Consiglio di Stato: i ritardi colpa dell’Ufficio speciale

21 Febbraio 2016

L’AQUILA. Spetta all’Ufficio speciale per la ricostruzione l’obbligo di concludere l’istruttoria relativa alle richieste di contributo per la ricostruzione di immobili privati, per domande...
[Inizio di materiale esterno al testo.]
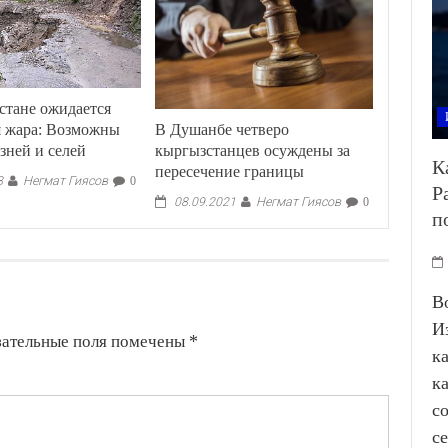
стане ожидается
В Душанбе четверо
я жара: Возможны
кыргызстанцев осуждены за
зней и селей
К
пересечение границы
Негмат Гиясов
8
0
Р
Негмат Гиясов
08.09.2021
0
п
В
И
зательные поля помечены
*
к
к
с
с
L’AQUILA. Spetta all’Ufficio speciale per la ricostruzione l’obbligo di concludere l’istruttoria relativa alle richieste di contributo per la ricostruzione di immobili privati, per domande presentate dopo l’entrata in vigore del decreto legge 83 del 2012. Lo ha stabilito la quarta sezione del Consiglio di Stato, che ha accolto il ricorso presentato dal Comune dell’Aquila (rappresentato dall’avvocato Domenico de Nardis) contro una precedente sentenza del Tar Abruzzo, di tenore contrario. A proporre il ricorso di primo grado era stata A.M., rappresentata dall’avvocato Fausto Corti, che nel 2011 aveva chiesto al Comune il contributo per la riparazione di un immobile danneggiato dal terremoto. Il Comune non aveva risposto e la donna, nel 2014, aveva ripresentato analoga domanda. Anche stavolta non erano giunti segnali, tanto da spingere A.M. ad agire in sede amministrativa per chiedere l’accertamento dell’illegittimità del silenzio serbato sia da parte del Comune, sia da parte dell’Ufficio speciale per la ricostruzione, che per effetto del decreto 83 aveva il compito di curare l’istruttoria delle richieste di contributo per la ricostruzione degli immobili privati. Davanti al Consiglio di Stato la donna si è costituita sostenendo che le fosse del tutto indifferente l’individuazione del soggetto tenuto a chiudere il procedimento, purché qualcuno provvedesse a farlo. «Non c’è dubbio», hanno stabilito i giudici di Palazzo Spada, «che il soggetto pubblico competente a pronunziarsi fosse l’Ufficio speciale per la ricostruzione, che invece è rimasto inerte». Nel 2013, inoltre, un altro decreto della presidenza del consiglio dei ministri ha confermato «in capo all’Ufficio speciale la responsabilità dell’istruttoria per il riconoscimento dei contributi».

Il Consiglio di Stato ha stabilito in cinquanta giorni il termine massimo entro il quale provvedere a chiudere la pratica. Le spese sono state compensate. (a.b.)